# look what I just bought!



## chaseonbase (Jun 28, 2013)

I recently just purchased this sterling silver box. The hallmarks suggest it was made in london in 1915 from deaks & francis silver smiths which have been making items for quite some time now and are still in business. Their main work as of today is designer cufflinks. I performed a scratch test on the item with 18k gold and silver testing solutions. Showing light blue and a very vibrant red testing positive for silver. The item seems to be personalized with eeb and a date from 1928. I purchased the item for around $230.00. The one question I have for the item is should I try to sell the item hoping to gain a profit due to its antique nostalgia, or destroy and attempt to refine it. As of now I have not refined any precious metals. I did buy lazer steves silver dvd and have watched it religously. Also I forgot to add, the item currently weighs 476.87 grams with the silk liner attached. Is there a formula I could use to perhaps get an estimate on the silver weight without tearing it apart and putting it on the scale?


----------



## Marcel (Jun 28, 2013)

If it is really almost 100 yrs old, I would try to market in on ebay for some time. Maybe exspecially offer it to ebay UK or germany and france. If you dont get appropriate offers after some weeks, then I would consider refining it, but not unless you gave it a try.


----------



## JHS (Jun 28, 2013)

at today's price you would have to do the math to see if it is worth refining.with what you paid and chemicals,it seems hardly worth it


----------



## silversaddle1 (Jun 28, 2013)

I don't know how you would make any profit on it at $20.00 per ounce.


----------



## MysticColby (Jun 28, 2013)

silver used to be $1/g. it's currently about $0.65/g
476.87g * 0.925 = 441.1g silver
441.1g * $0.65/g = $286.7
it will take about half a liter of nitric to dissolve 441g silver (probably more), which will cost about $20 if you don't buy it in bulk.
it depends what the liner weighs.


----------



## chlaurite (Jun 28, 2013)

You already have basically one pound of clean sterling silver. If you want, you could probably remove the liner with $0.50 worth of acetone, but realistically, it probably has more value because of its age than from its metal content alone.

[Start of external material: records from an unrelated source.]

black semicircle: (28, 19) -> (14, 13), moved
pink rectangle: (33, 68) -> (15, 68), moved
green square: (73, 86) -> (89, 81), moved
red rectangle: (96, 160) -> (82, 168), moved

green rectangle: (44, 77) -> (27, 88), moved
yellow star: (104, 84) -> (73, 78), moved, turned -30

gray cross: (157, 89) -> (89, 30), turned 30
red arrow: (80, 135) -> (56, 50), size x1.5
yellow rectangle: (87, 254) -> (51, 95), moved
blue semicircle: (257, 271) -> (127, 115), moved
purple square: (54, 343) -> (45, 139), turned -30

Ignoring its potential value as an antique, though... What exactly would you want to refine here? If you want to sell it for scrap/bullion, it won't get all that much more pure for your efforts (not enough to make it worth the effort). If you just want a pound of .999 silver, I hate to say it after-the-fact, but you should have spent $5 more on a one pound certified .999 bar.

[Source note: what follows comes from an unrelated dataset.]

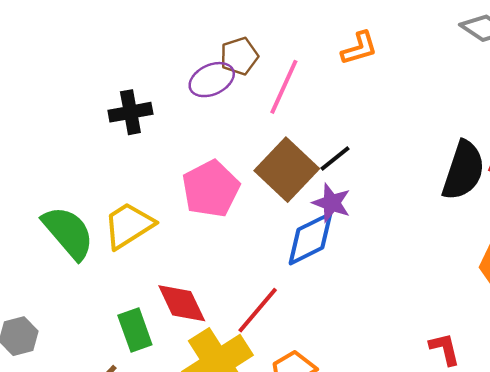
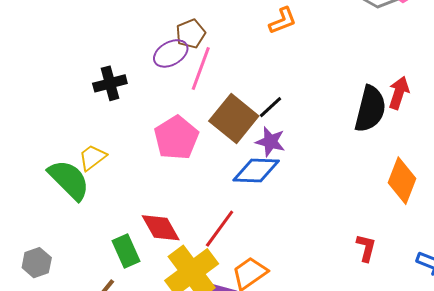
pink line: (284, 87) -> (201, 69), moved
yellow trapezoid: (129, 225) -> (92, 157), moved, size x0.7
blue diamond: (310, 239) -> (256, 171), turned 33
red L-shape: (445, 349) -> (366, 248), turned 32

BUT! If you want to play around a bit, you have a great bit of "scrap" on hand just sitting around waiting for an acid bath! 8)


----------



## chaseonbase (Jun 28, 2013)

Thank you everyone for all your comments. Basically this purchase was sort of a fluke, I use a website called auctionsniper.com. how it works is you put down the most your willing to pay and set a bid increment with in a certain range. This service basically bids the very last 5 milliseconds an auction is going to end, so you dont drive up the price on an item fighting off other potential buyers. So this is what happened. When this item was listed it was going for around ten bucks with around 12 hrs left. I thought I might get lucky and I mean really lucky the item wont go up to high. So im assuming instead of me putting down $20.00 likeI thought I did I tapped an extra 0 :x not paying attention when I confirmed. I got home from work and checked my ebay page showing you have 1 unpaid item. There I found the box with a 204 dollar price tag! My jaw dropped considering I only had 236 dollars in my bank account. So me being the good ebayer I am, no matter how it happened I was still bound by the auction, and refused to break my 100% rating. (Its not like I can say to the seller oops sorry my bidding software went on the fritz how about a re do). So thats the story on that predicament. My main goal on refining is mainly to set back for the future so I can have something when I retire. So im mainly banking on tomorrows price not today. But like seeing most people on online auctions spending 10 sometimes 20 dollars over spot is pretty crazy, and I refuse to do that. Also I love chemistry so I dont really care to go a little over budget.


----------



## patnor1011 (Jun 29, 2013)

Leave it as it is then.
You will have no problem to sell it later on. You actually might get more for it than you will get for powder/crystal/blob of metal if you decide to spend acid and time on it.
If it is investment then keep it in its current form.
I do have some nice pieces myself, I would prefer rounds and coins and have a lot of spoons, forks etc... but I have no doubt I will sell it without any problem when I will decide that price is right.
Another thing is that how nice it was to have nice silver spoon in your coffee, eat with silver knife, fork, spoon, have your cigarettes in nice silver case. We use cheap plastic/paper/nickel stuff and believe me it is kinda cool to have your cigarettes in something like this, at least I have that nice nostalgic feeling.
Time to get morning coffee and I am going to use my sterling spoons for that :mrgreen:


----------



## Ian_B (Jul 14, 2013)

Are you sure that it is just the fabric liner on the inside of the box? I only ask because I have purchased a few similar boxes that had resin tight against the sterling outside with very thin pieces of wood making the boxes shape on the inside then the fabric is attached to the wood liner... if memory serves me right the cleaned sterling from the boxes I processed was in the 150 gram range...


----------



## chaseonbase (Jul 29, 2013)

Ian_B said:


> Are you sure that it is just the fabric liner on the inside of the box? I only ask because I have purchased a few similar boxes that had resin tight against the sterling outside with very thin pieces of wood making the boxes shape on the inside then the fabric is attached to the wood liner... if memory serves me right the cleaned sterling from the boxes I processed was in the 150 gram range...



Your completly right ian. I had a dealer look at it and im in the process of soldering a sterling crest over the personalization. To hopefully get my money back. Theres no way im melting it. Im the idiot that has to learn the hard way on my own instead of from others. Very expensive lesson! One antique dealer said it was Chrome.. I wanted to slap him. :roll:


----------



## solar_plasma (Jul 29, 2013)

After what I observed, you would have a good chance to get the same money for it on ebay. It is old, looks very nice and it has some history. I had learned my lesson, when I bought some 800 silver flatware for 45€ and it turned out to be 25g silver foils on a blend of wax and sand, while in my naivity I had expected more than 100g.


----------



## NobleMetalWorks (Jul 29, 2013)

Unless it's damaged...

You should sell it as it is. It's worth the silver value, plus whatever other value the design and maker might add to the value.

Even if you were to decide to liquidate it for it's value, you would be better off selling it to another refiner for 90% spot, even if you did refine it that's probably all you are going to get anyway, so there would be no point incurring the costs of refining, unless you were going to sell to a jeweler.

Scott


----------